== Available data ==
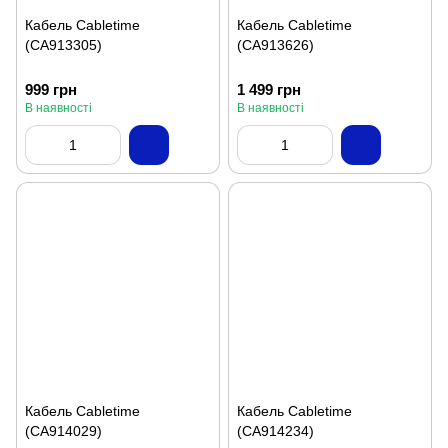
Кабель Cabletime
Кабель Cabletime
(CA913305)
(CA913626)
999 грн
1 499 грн
В наявності
В наявності
Кабель Cabletime
Кабель Cabletime
(CA914029)
(CA914234)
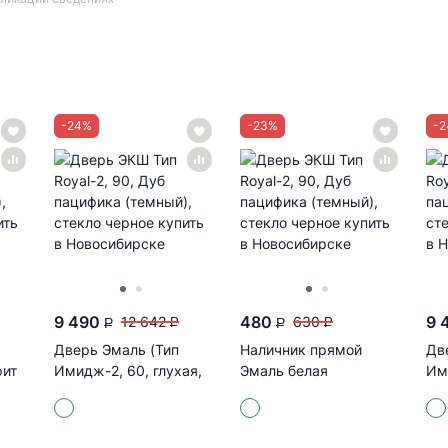
-
24
%
-
23
%
-
2
9 490
480
9 
12 642
630
P
P
P
P
Дверь Эмаль (Тип
Наличник прямой
Дв
фит
Имидж-2, 60, глухая,
Эмаль белая
Им
эмаль белая)
(80*6*2150)
эм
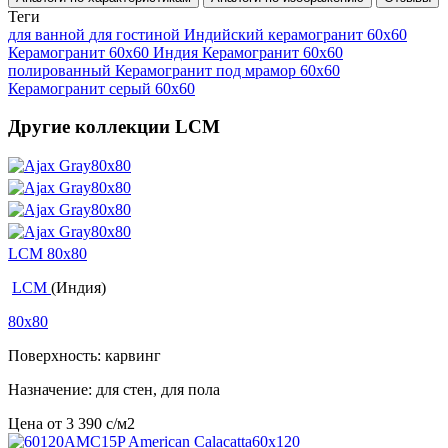
Теги
для ванной
для гостиной
Индийский керамогранит 60x60
Керамогранит 60x60 Индия
Керамогранит 60x60
полированный
Керамогранит под мрамор 60x60
Керамогранит серый 60x60
Другие коллекции LCM
LCM 80x80
LCM
(Индия)
80x80
Поверхность: карвинг
Назначение: для стен, для пола
Цена от
3 390
c
/м2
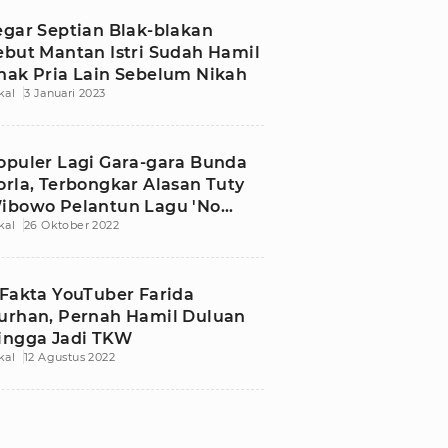
egar Septian Blak-blakan
ebut Mantan Istri Sudah Hamil
nak Pria Lain Sebelum Nikah
kal
3 Januari 2023
opuler Lagi Gara-gara Bunda
orla, Terbongkar Alasan Tuty
ibowo Pelantun Lagu 'No
kal
26 Oktober 2022
omment' Vakum
 Fakta YouTuber Farida
urhan, Pernah Hamil Duluan
ingga Jadi TKW
kal
12 Agustus 2022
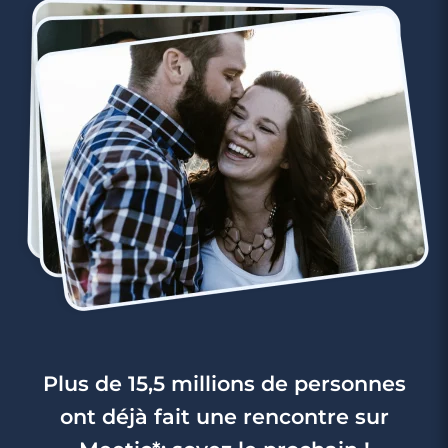
Plus de 15,5 millions de personnes
ont déjà fait une rencontre sur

== What this task involves ==
Copy out each line of the listing that contains the word "Hamil".

== Output of the task ==
ebut Mantan Istri Sudah Hamil
urhan, Pernah Hamil Duluan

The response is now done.